Tombleson’s house is immediately adjacent to the senior center. She said she worries that plans to offer 77 parking spots shared among the senior center and the new apartment building will not be enough and will lead to crowded street parking on Chelsea Loop and other nearby locations. Further, the new senior housing will eliminate parking at the adjacent Northwest Christian Church, which once allowed senior center users that option.

“People who live in Tigard want to use the senior center, but if there’s no parking they won’t use it,” Tombleson said during a recent interview. 

The latest version of the Tigard Senior Housing alongside the Senior Center shows a four-story, 57-unit apartment building laid out in a simple rectangular shape on the eastern edge of the property. (COURTESY/SERA ARCHITECTS)

The Senior Housing Advisory Committee held its most recent meeting on March 3 via Zoom videoconference. Destin Ferdun, Northwest Housing Alternatives Director of Housing Development, and Gauri Rajbaidya, an associate with Portland design firm Sera Architects, presented the latest version of the project, which shows a four-story, 57-unit building laid out in a simple rectangular floor plan. 

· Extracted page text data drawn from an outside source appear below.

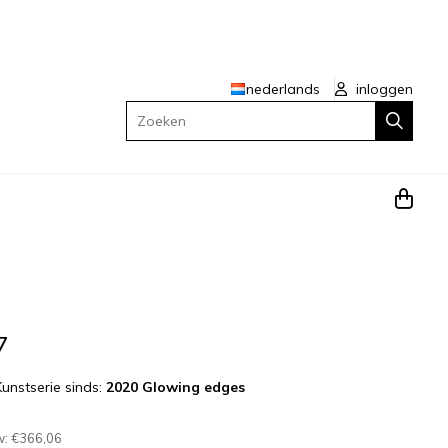
nederlands
inloggen
Zoeken
7
Kunstserie sinds:
2020 Glowing edges
w:
€366,06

Rajbaidya said the project team is taking the concerns raised by Otting, Tombleson and others into consideration as work advances, particularly when it comes to parking and potential flooding.

“We are looking at raising the ground floor up higher as well to really mitigate that (flooding),” Rajbaidya said. 

Ferdun added that the latest revisions of the project’s parking plan would hopefully alleviate earlier worries. 

“We are very consistently hearing about parking, and I’m hoping that everyone has heard from our experience in offering affordable housing to this population that we believe we have enough parking,” he said. “The peak periods are different enough between the Tigard Senior Center and Senior Housing that we will not have overlapping difficulties.” 

A formal parking management plan is in the works, Ferdun added, which will use security cameras, assigned parking spaces and other tools to help carry it out. 

“We have done a fair amount of refinement on the site plan,” he said. “We are trying to balance maximizing the number of parking spaces with livability and usability on the site. Both of those things are important.” 

The placement of the building on the property has also been moved south and away from the creek. It will now be built as far east as it can go while still allowing a paved pedestrian path to pass behind the building in a north-south direction between Omara Street and the Fanno Creek Trail.